>>>

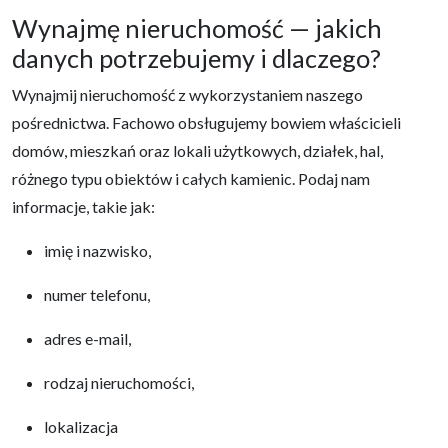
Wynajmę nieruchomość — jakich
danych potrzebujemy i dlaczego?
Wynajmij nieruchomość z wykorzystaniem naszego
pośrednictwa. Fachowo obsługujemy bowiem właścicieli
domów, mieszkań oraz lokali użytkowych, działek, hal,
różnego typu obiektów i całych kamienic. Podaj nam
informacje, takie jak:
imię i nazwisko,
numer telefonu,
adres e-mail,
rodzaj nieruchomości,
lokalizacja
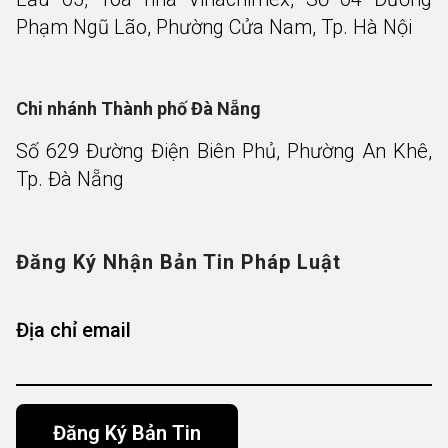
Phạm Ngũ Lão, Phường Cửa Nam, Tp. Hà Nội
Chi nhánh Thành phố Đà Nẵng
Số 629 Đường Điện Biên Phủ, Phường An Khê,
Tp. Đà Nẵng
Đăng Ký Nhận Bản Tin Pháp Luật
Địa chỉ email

<<<

> **WHAT THE EXERCISE ASKS**:
Repeat the listing above exactly, omitting the pictures it contains.

> **SOLUTION FOR THIS EXERCISE**:
Wynajmę nieruchomość — jakich
danych potrzebujemy i dlaczego?
Wynajmij nieruchomość z wykorzystaniem naszego
pośrednictwa. Fachowo obsługujemy bowiem właścicieli
domów, mieszkań oraz lokali użytkowych, działek, hal,
różnego typu obiektów i całych kamienic. Podaj nam
informacje, takie jak:
imię i nazwisko,
numer telefonu,
adres e-mail,
rodzaj nieruchomości,
lokalizacja
Phạm Ngũ Lão, Phường Cửa Nam, Tp. Hà Nội
Chi nhánh Thành phố Đà Nẵng
Số 629 Đường Điện Biên Phủ, Phường An Khê,
Tp. Đà Nẵng
Đăng Ký Nhận Bản Tin Pháp Luật
Địa chỉ email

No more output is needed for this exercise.